On n’est pas vraiment un business VC, avec, comme je l’expliquais auparavant, une partie SaaS qui nécessite quelques investissements mais également une grosse composante hardware et opérationnelle.

Est-ce que tu conseilles ce cheminement bootstrap à d’autres entrepreneurs ?

Sevan Marian : Il n’y a pas vraiment de bon ou de mauvais chemin. Cela dépend en réalité de plusieurs facteurs. Il y a des business qui ont besoin, par essence, de lever des fonds. Soit pour des raisons technologiques, comme on le voit en IA en ce moment, soit pour des raisons concurrentielles, quand tu as des mastodontes en face de toi ou que tu as besoin de gagner une course de vitesse.

Au-delà de la boîte, il s’agit également d’un choix intime de l’entrepreneur. Si tu es dans une optique “go big or go home”, avec la volonté de construire quelque chose de gros, et que tu es OK pour avoir des VC à ta cap table, le chemin bootstrap n’est sûrement pas le meilleur.

Toujours est-il que, quand on a lancé Fleet, cette question ne se posait pas. Tout le monde levait des fonds sans trop se poser de question. Alors qu’aujourd’hui, on sent que c’est moins automatique. Il s’agit vraiment d’une décision à mûrir parce que une fois que tu as des investisseurs VC au capital, il n’y a plus trop de retour en arrière possible.
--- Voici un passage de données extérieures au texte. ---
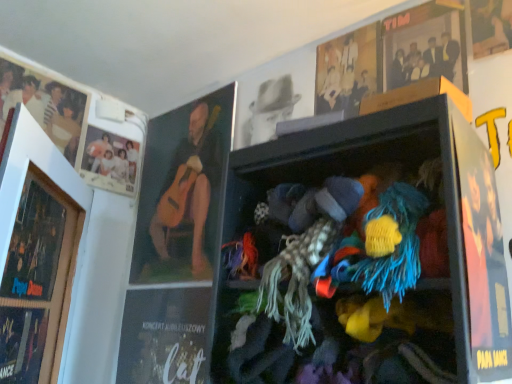 Question: Is matte black photo frame at upper left, placed as the fourth person when sorted from right to left, positioned with its back to matte white photo at upper left, the second person from the left?

Choices:
 (A) yes
 (B) no

Answer: (B)

Question: From the image's perspective, is matte black photo frame at upper left, placed as the fourth person when sorted from right to left, located beneath matte white photo at upper left, the 3th person in the right-to-left sequence?

Choices:
 (A) yes
 (B) no

Answer: (B)

Question: From a real-world perspective, is matte black photo frame at upper left, placed as the fourth person when sorted from right to left, under matte white photo at upper left, the second person from the left?

Choices:
 (A) yes
 (B) no

Answer: (B)

Question: Is matte black photo frame at upper left, placed as the fourth person when sorted from right to left, closer to camera compared to matte white photo at upper left, the 3th person in the right-to-left sequence?

Choices:
 (A) yes
 (B) no

Answer: (A)

Question: From a real-world perspective, is matte black photo frame at upper left, which is the first person in left-to-right order, located higher than matte white photo at upper left, the second person from the left?

Choices:
 (A) no
 (B) yes

Answer: (B)

Question: Could you tell me if matte black photo frame at upper left, which is the first person in left-to-right order, is turned towards matte white photo at upper left, the second person from the left?

Choices:
 (A) no
 (B) yes

Answer: (A)

Question: Can you confirm if wooden picture frame at left is positioned to the left of matte black photo frame at upper left, placed as the fourth person when sorted from right to left?

Choices:
 (A) no
 (B) yes

Answer: (A)

Question: Does wooden picture frame at left have a lesser width compared to matte black photo frame at upper left, placed as the fourth person when sorted from right to left?

Choices:
 (A) yes
 (B) no

Answer: (B)

Question: Is wooden picture frame at left touching matte black photo frame at upper left, placed as the fourth person when sorted from right to left?

Choices:
 (A) yes
 (B) no

Answer: (B)

Question: Is wooden picture frame at left wider than matte black photo frame at upper left, which is the first person in left-to-right order?

Choices:
 (A) no
 (B) yes

Answer: (B)

Question: Is wooden picture frame at left taller than matte black photo frame at upper left, which is the first person in left-to-right order?

Choices:
 (A) yes
 (B) no

Answer: (A)

Question: Can matte black photo frame at upper left, placed as the fourth person when sorted from right to left, be found inside wooden picture frame at left?

Choices:
 (A) no
 (B) yes

Answer: (A)

Question: Is matte black magazine at lower left, positioned as the 2th magazine in right-to-left order, further to the viewer compared to wooden picture frame at left?

Choices:
 (A) yes
 (B) no

Answer: (A) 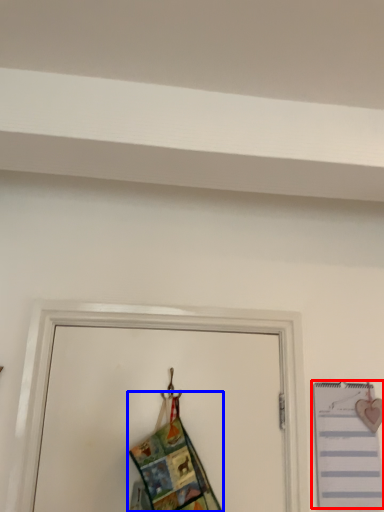 Question: Which point is closer to the camera, notebook (highlighted by a red box) or fancy dress (highlighted by a blue box)?

Choices:
 (A) notebook
 (B) fancy dress

Answer: (B) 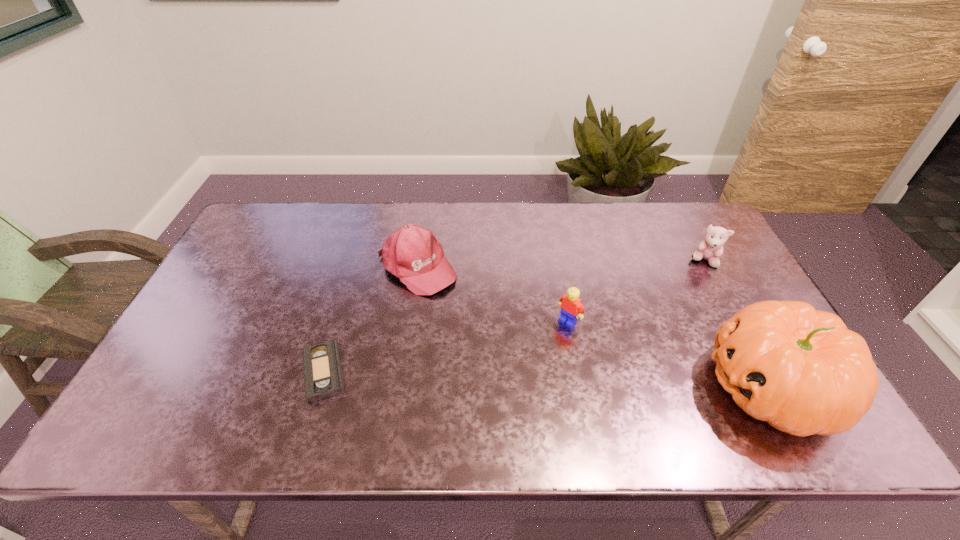 What are the coordinates of `videotape located at the near edge` in the screenshot? It's located at (323, 376).

Locate an element on the screen. This screenshot has height=540, width=960. pumpkin at the near edge is located at coordinates (801, 370).

At what (x,y) coordinates should I click in order to perform the action: click on pumpkin located at the right edge. Please return your answer as a coordinate pair (x, y). The height and width of the screenshot is (540, 960). Looking at the image, I should click on (801, 370).

You are a GUI agent. You are given a task and a screenshot of the screen. Output one action in this format:
    pyautogui.click(x=<x>, y=<y>)
    Task: Click on the teddy bear that is at the right edge
    The height and width of the screenshot is (540, 960).
    Given the screenshot: What is the action you would take?
    pyautogui.click(x=711, y=248)

What are the coordinates of `object located in the near right corner section of the desktop` in the screenshot? It's located at coord(801,370).

This screenshot has height=540, width=960. I want to click on vacant space at the far edge of the desktop, so click(324, 220).

Locate an element on the screen. The height and width of the screenshot is (540, 960). vacant space at the near edge of the desktop is located at coordinates (228, 395).

What are the coordinates of `vacant point at the left edge` in the screenshot? It's located at (264, 276).

Image resolution: width=960 pixels, height=540 pixels. In the image, there is a desktop. What are the coordinates of `vacant space at the far left corner` in the screenshot? It's located at (273, 214).

In order to click on vacant area at the near left corner of the desktop in this screenshot , I will do `click(208, 374)`.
Parlons de l’avenir de Fleet. Tu disais vouloir atteindre les 100 M€ de chiffre d’affaires d’ici 5 ans. Sais-tu comment y arriver ?

Sevan Marian : À court terme, l’idée est de doubler la taille de l’équipe d’ici les douze prochains mois. Il y a un gros enjeu d’exécution puisque nous sommes présents dans une dizaine de pays en Europe ainsi qu’aux États-Unis et on voit que ça marche quasiment partout. 

Nous sommes loin d’avoir exploité tout notre potentiel. Les deux tiers de notre activité se fait aujourd’hui à l’international. Je pense que l’on peut quasiment atteindre les 100 M€ juste en améliorant notre distribution.

Ensuite, il y a des décisions stratégiques qui n’ont pas encore été tranchées. Comme des acquisitions externes, ou une verticalisation de notre offre. Nous avons un outil de gestion IT très puissant sur tout le cycle de vie d’un ordinateur, du procurement au renouvellement, partout dans le monde. 

Je pense qu’on peut aller encore plus loin en ciblant des entreprises encore plus grosses que notre persona actuel (de 5 à 500 salariés) et en allant un peu plus dans l’infogérance. Avoir un représentant IT qui t’aide par exemple quand tu n’arrives pas à connecter ton imprimante. Cela représente un niveau de ticketing un peu plus poussé que ce que l’on fait actuellement.

Cette réflexion prend encore plus de sens aujourd’hui à l’heure où l’IA permet de faire des importants gains de productivité quand tu fais du service. Sachant qu’on ne veut pas devenir une boîte de service, mais rester scalable.